(Supplied material begins)

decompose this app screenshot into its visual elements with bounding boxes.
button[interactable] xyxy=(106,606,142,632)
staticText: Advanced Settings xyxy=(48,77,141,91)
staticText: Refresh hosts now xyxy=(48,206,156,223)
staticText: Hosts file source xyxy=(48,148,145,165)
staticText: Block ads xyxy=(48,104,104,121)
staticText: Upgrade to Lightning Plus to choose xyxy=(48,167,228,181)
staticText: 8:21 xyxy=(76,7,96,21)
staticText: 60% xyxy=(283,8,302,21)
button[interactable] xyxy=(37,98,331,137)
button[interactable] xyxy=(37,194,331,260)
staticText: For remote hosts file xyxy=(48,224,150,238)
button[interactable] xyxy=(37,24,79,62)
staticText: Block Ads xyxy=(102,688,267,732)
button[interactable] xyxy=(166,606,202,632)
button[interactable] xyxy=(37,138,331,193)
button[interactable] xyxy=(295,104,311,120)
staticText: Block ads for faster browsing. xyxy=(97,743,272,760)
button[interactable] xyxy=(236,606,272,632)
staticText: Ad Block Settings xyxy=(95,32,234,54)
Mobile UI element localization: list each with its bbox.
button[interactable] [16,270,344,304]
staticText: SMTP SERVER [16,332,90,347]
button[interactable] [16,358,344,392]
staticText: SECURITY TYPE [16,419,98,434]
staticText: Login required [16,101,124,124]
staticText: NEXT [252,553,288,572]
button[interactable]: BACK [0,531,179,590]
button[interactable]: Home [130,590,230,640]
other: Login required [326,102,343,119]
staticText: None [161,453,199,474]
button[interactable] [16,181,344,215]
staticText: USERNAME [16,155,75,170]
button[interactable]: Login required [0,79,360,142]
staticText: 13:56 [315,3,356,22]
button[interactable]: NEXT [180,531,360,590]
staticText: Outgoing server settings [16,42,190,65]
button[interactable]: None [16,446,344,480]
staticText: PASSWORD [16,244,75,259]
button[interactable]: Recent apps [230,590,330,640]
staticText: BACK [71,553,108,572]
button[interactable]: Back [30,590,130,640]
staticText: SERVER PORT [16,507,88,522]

(Supplied material ends)
(Supplied material begins)

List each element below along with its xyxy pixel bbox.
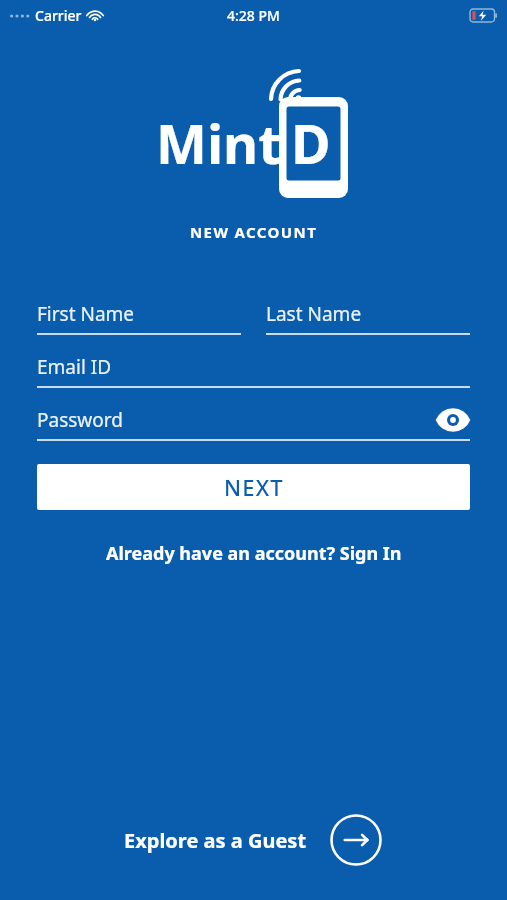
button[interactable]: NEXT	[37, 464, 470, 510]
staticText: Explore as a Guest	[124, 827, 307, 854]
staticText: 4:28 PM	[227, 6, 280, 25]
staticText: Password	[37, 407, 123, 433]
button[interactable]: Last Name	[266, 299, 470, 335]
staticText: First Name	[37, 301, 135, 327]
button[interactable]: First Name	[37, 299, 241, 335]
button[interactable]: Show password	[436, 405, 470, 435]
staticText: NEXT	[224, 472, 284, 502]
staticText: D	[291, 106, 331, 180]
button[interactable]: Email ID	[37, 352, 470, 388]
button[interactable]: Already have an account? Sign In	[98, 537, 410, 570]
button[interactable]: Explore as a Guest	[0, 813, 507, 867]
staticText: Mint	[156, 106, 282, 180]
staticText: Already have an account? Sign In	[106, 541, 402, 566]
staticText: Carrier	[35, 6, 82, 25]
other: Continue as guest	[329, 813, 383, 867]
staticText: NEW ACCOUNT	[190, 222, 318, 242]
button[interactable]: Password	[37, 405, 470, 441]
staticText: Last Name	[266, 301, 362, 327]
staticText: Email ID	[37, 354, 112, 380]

(Supplied material ends)

[Problem to solve]: Look through the entries and return each line that has the word "NEXT" in it.

[Output for this task]:
staticText: NEXT [252,553,288,572]
button[interactable]: NEXT [180,531,360,590]
button[interactable]: NEXT	[37, 464, 470, 510]
staticText: NEXT	[224, 472, 284, 502]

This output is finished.